Sturgeon to attend COP27 summit as Sunak opts to remain in the UK 

The First Minister will be among the world leaders flying out for the conference in Egypt.

Nicola Sturgeon to attend COP27 summit as Rishi Sunak opts to remain in the UK  Flickr

Scotland’s First Minister Nicola Sturgeon is to attend the COP27 summit in Egypt.

It comes after Downing Street confirmed that Rishi Sunak will not travel to Sharm El-Sheikh for the conference.

The Prime Minister was accused of a “failure of leadership” for opting to remain in the UK.

Sunak has denied the accusation, insisting it is right for him to focus on economic challenges at home.

The summit is being held between November 6 and November 18, a year on from COP26 in Glasgow.

Despite the absence of the Prime Minister, the UK Government has indicated that it remains “absolutely committed” to leading international action on climate change.

Speaking on Friday, Sunak insisted he is “committed” to tackling climate change.

“It’s important to me that as Prime Minister we leave behind an environment that is better for our children and grandchildren,” he said.

“I’m very passionate about that. I’m very personally committed to it.

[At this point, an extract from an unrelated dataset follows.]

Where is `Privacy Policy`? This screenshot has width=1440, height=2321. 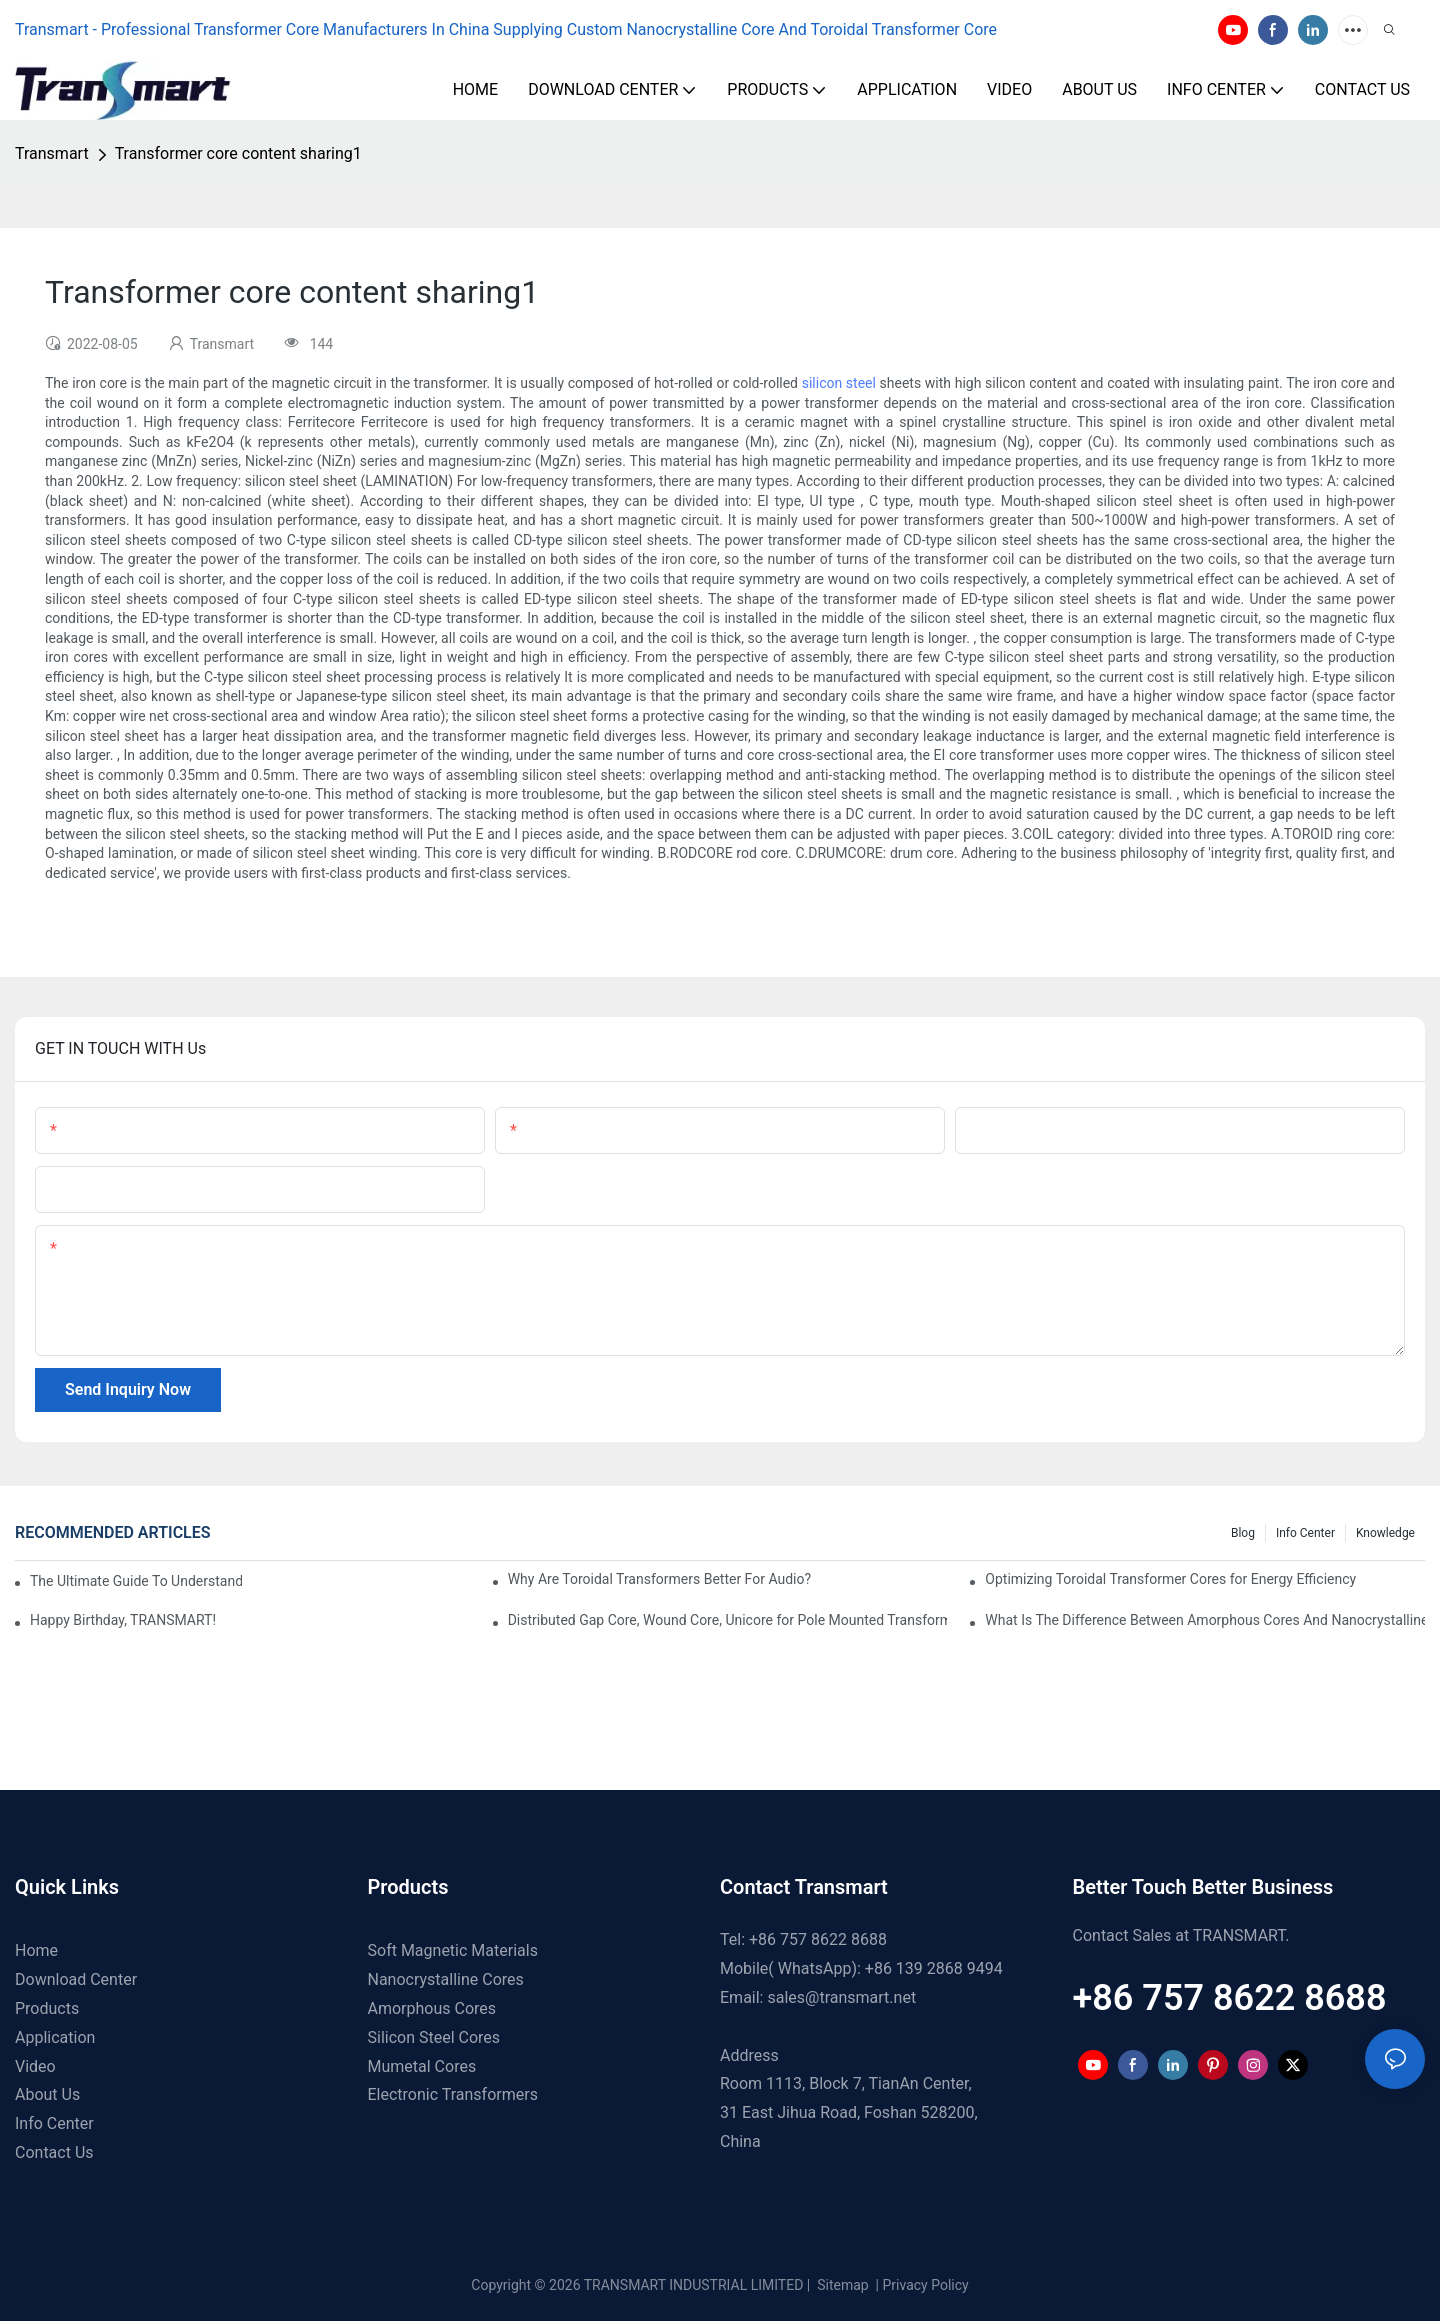 Privacy Policy is located at coordinates (926, 2285).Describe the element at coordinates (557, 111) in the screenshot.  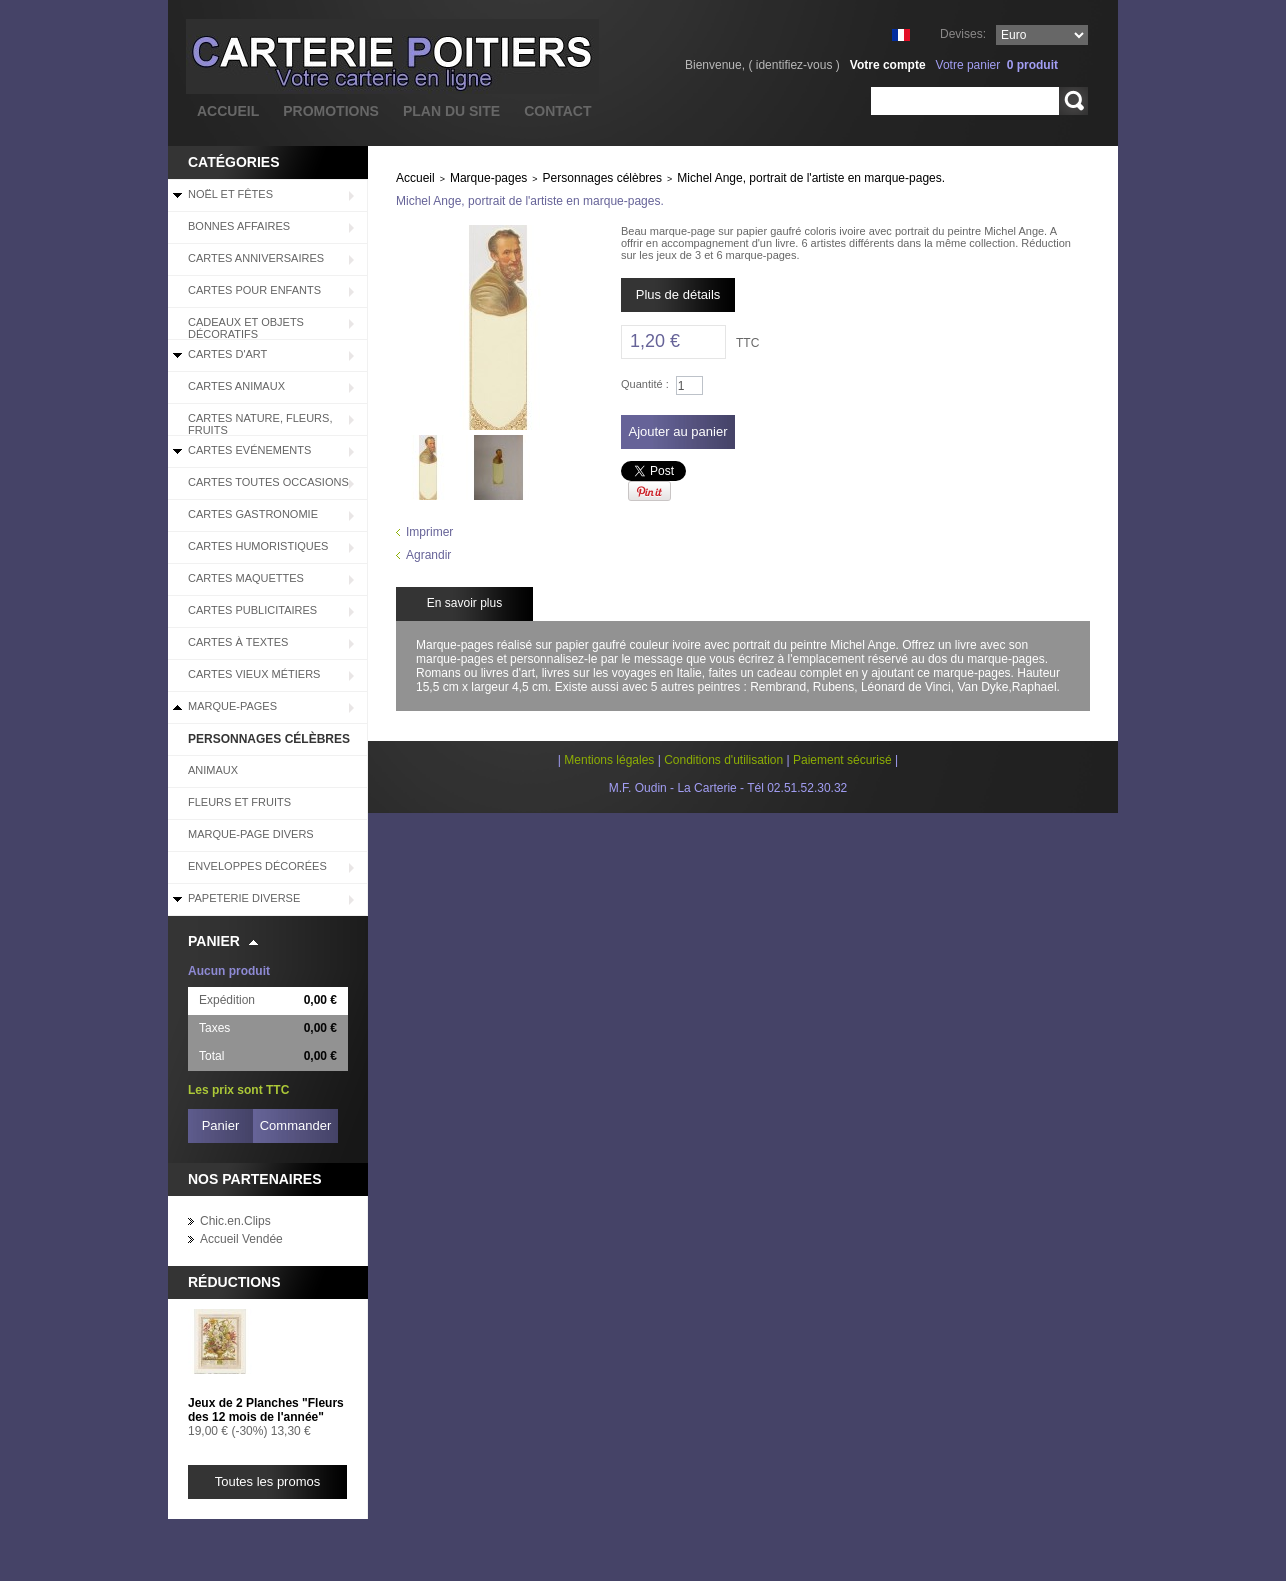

“I just think, at the moment, it’s right that I’m also focusing on the depressing domestic challenges we have with the economy.

“I think that’s what people watching would reasonably expect me to be doing as well.”

A spokesman for the Scottish Government confirmed that Sturgeon will be attending the summit.

“Given the vital importance of governments working together to tackle climate change, it is the First Minister’s intention to attend COP27,” they said.

“Details of the ministerial programme are currently being finalised.”

Climate protesters on Friday marched through the centre of Glasgow to mark a year since the “failure” of the COP26 summit.

They held a rally at George Square, with speeches from community groups.

Adam Ballard, 16, who is one of the organisers behind the demonstration, said : “The climate crisis and the cost-of-living crisis have the same root – the refusal to move away from fossil fuels.

“There is no oil shortage, there is a corrupt system that prioritises profit over people.

“While ordinary people are forced to choose between heating and eating, the people in power and fossil fuel chief executives continue to make unimaginable profits.”